Im Herbst dient das Vertikutieren zur Belüftung des Rasens und zur Entfernung von Moos und Filz, damit der Rasen widerstandsfähig in den Winter geht. Nach dem Vertikutieren empfiehlt sich eine Nachsaat sowie eine kaliumbetonte Düngung, damit die Gräser robust und frostresistent bleiben.
Das bedeutet im Frühjahr, sobald der Boden Temperaturen über 10–12°C erreicht, und im September, solange noch ausreichend Wärme und Feuchtigkeit vorhanden sind, ist Vertikutieren sinnvoll. Der Rasen sollte anschließend regelmäßig bewässert werden, damit die Wurzeln kräftig nachwachsen können.
Pflanzenschutz: Nematoden gegen Apfelwickler
Ein wahrer Geheimtipp im Pflanzenschutz: Gegen Apfelwickler helfen SF-Nematoden – jetzt, nach der Apfelernte, werden sie direkt an den Baumstämmen ausgebracht. Das feuchte Herbstklima bietet den winzigen Helfern die besten Bedingungen, die Larven der Apfelwickler effektiv zu befallen und deren Population im folgenden Jahr zu reduzieren. Idealerweise wird die Behandlung bei Nieselregen oder abends vorgenommen. Im Frühjahr und Frühsommer kann die Nematoden-Kur durch den Einsatz von Fallen ergänzt werden – biologischer Pflanzenschutz ohne Gift, aber mit großer Wirkung.

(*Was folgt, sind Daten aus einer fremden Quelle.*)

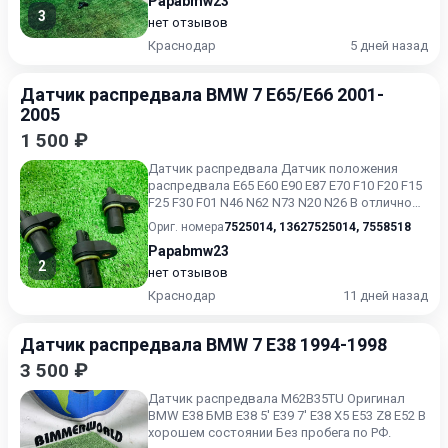
Papabmw23
3
нет отзывов
Краснодар
5 дней назад
Датчик распредвала BMW 7 E65/E66 2001-
2005
1 500 ₽
Датчик распредвала Датчик положения
распредвала Е65 Е60 Е90 Е87 Е70 F10 F20 F15
F25 F30 F01 N46 N62 N73 N20 N26 В отличном
состоянии С японс...
Ориг. номера
7525014
,
13627525014
,
7558518
Papabmw23
2
нет отзывов
Краснодар
11 дней назад
Датчик распредвала BMW 7 E38 1994-1998
3 500 ₽
Датчик распредвала M62B35TU Оригинал
BMW E38 БМВ Е38 5' E39 7' E38 X5 E53 Z8 E52 В
хорошем состоянии Без пробега по РФ.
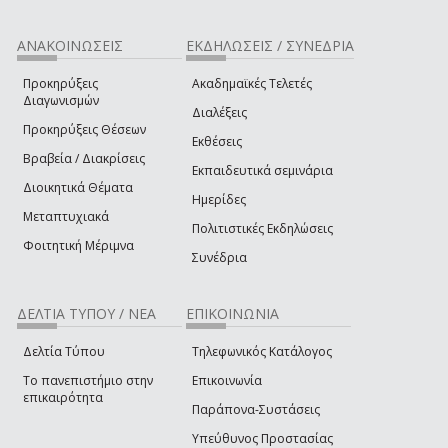
ΑΝΑΚΟΙΝΩΣΕΙΣ
ΕΚΔΗΛΩΣΕΙΣ / ΣΥΝΕΔΡΙΑ
Προκηρύξεις
Ακαδημαϊκές Τελετές
Διαγωνισμών
Διαλέξεις
Προκηρύξεις Θέσεων
Εκθέσεις
Βραβεία / Διακρίσεις
Εκπαιδευτικά σεμινάρια
Διοικητικά Θέματα
Ημερίδες
Μεταπτυχιακά
Πολιτιστικές Εκδηλώσεις
Φοιτητική Μέριμνα
Συνέδρια
ΔΕΛΤΙΑ ΤΥΠΟΥ / ΝΕΑ
ΕΠΙΚΟΙΝΩΝΙΑ
Δελτία Τύπου
Τηλεφωνικός Κατάλογος
Το πανεπιστήμιο στην
Επικοινωνία
επικαιρότητα
Παράπονα-Συστάσεις
Υπεύθυνος Προστασίας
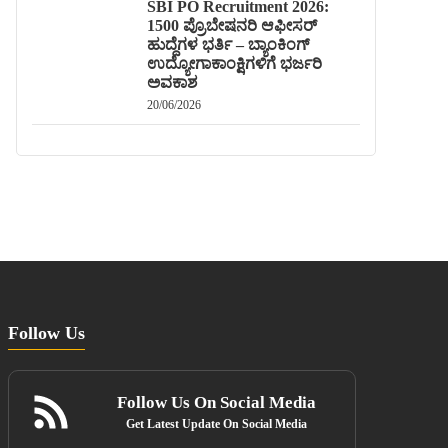
SBI PO Recruitment 2026:
1500 ಪ್ರೊಬೇಷನರಿ ಆಫೀಸರ್
ಹುದ್ದೆಗಳ ಭರ್ತಿ – ಬ್ಯಾಂಕಿಂಗ್
ಉದ್ಯೋಗಾಕಾಂಕ್ಷಿಗಳಿಗೆ ಭರ್ಜರಿ
ಅವಕಾಶ
20/06/2026
Follow Us
Follow Us On Social Media
Get Latest Update On Social Media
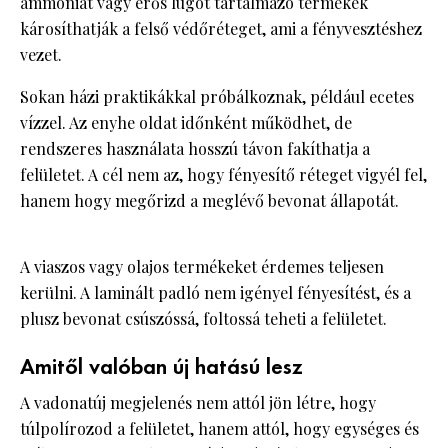
ammóniát vagy erős lúgot tartalmazó termékek
károsíthatják a felső védőréteget, ami a fényvesztéshez
vezet.
Sokan házi praktikákkal próbálkoznak, például ecetes
vízzel. Az enyhe oldat időnként működhet, de
rendszeres használata hosszú távon fakíthatja a
felületet. A cél nem az, hogy fényesítő réteget vigyél fel,
hanem hogy megőrizd a meglévő bevonat állapotát.
A viaszos vagy olajos termékeket érdemes teljesen
kerülni. A laminált padló nem igényel fényesítést, és a
plusz bevonat csúszóssá, foltossá teheti a felületet.
Amitől valóban új hatású lesz
A vadonatúj megjelenés nem attól jön létre, hogy
túlpolírozod a felületet, hanem attól, hogy egységes és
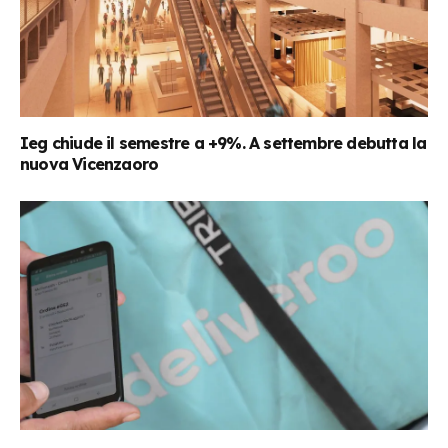
Ieg chiude il semestre a +9%. A settembre debutta la
nuova Vicenzaoro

Werkzeuge und Geräte pflegen
Bevor die Gartensaison zu Ende geht, verdienen Werkzeuge Aufmerksamkeit. Jetzt sorgfältig reinigen – angetrockneter Erdreste und Pflanzenreste werden gründlich entfernt. Metallteile mit Öl schützen, um Rost zu verhindern. Holzstiele werden mit Pflegemitteln behandelt, lose Schrauben und Muttern nachgezurrt. Auch elektrische Geräte wie Heckenscheren oder Rasenmäher sollten gereinigt und, wenn möglich, gewartet werden. So bleiben die Helfer für den nächsten Frühling einsatzbereit und ermöglichen präzises Arbeiten ohne Ausfälle und andere Überraschungen.
Marmelade, Dörrautomat und mehr
Der September bringt oft einen Überfluss an Früchten – Marmelade, Gelees und Chutneys sind großartig, aber manchmal stößt man an Grenzen. Hier kommt der Dörrautomat ins Spiel: Mit wenig Aufwand können beispielsweise Äpfel, Birnen, Pflaumen oder Beeren, sogar Tomaten, Paprika und andere Gemüse als Trockenobst/-gemüse oder Fruchtleder haltbar gemacht werden. Die Früchte werden gewaschen, in Scheiben geschnitten und mehrere Stunden langsam getrocknet. Durch die Wahl einer geringen Temperatur bleiben die Nährstoffe erhalten und der Vorgang ist dadurch und durch die Menge sogar oft günstiger als gekaufte Produkte. Außerdem ist beim eigenen Garten absolut klar, woher das Produkt kommt und was drin steckt. Das Ergebnis: fruchtige Snacks, fettärmere Gemüsechips, hausgemachtes Brühpulver und vieles mehr. So kann uns der Geschmack der Gartensaison noch bis weit in den Winter oder das nächste Jahr Freude machen.